Most of Aria’s art work is tactile. She has a deep interest in materials, perhaps surprising to some given her extensive writing on digital culture. But her art practice is entwined with her writing: “I’ll often write a sentence to myself about an object’s existence. And that’s how I start to see things.” Aria’s objects, where the influence of minimalism is most visible, are compact and dense with meaning, combining 3D printing and cryogenic engraving with materials that evoke earthly materiality – bubbling hot tar, wax, clay, cotton, and wood.
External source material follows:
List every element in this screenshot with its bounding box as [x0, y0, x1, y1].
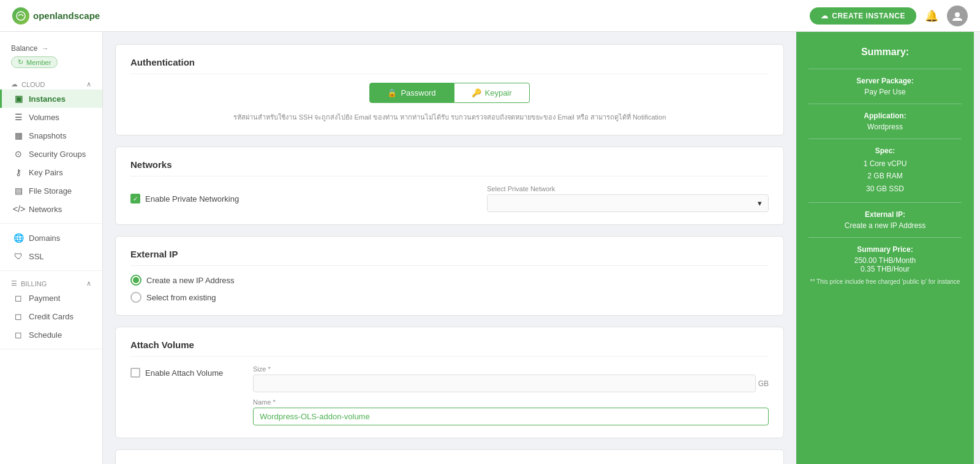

In the Dead Zone series of works, a lone cotton branch encased in a glass bell jar stands upright as if preserved in amber. In this miniature world, the organic and industrial collide, illuminating the conceits of extraction and preservation, while reminding us that the plantation did not precede industrialism but was the site for its incubation. Aria embedded a signal jammer in the object, thus bringing new meaning to its title. We cannot call for help, we cannot post to Instagram, we simply must confront the strange flower of a peculiar institution. “Dead zone” also refers to what a cotton field signals for some of us, a zone of social and physical death, a place of withering amidst forced extraction and preservation.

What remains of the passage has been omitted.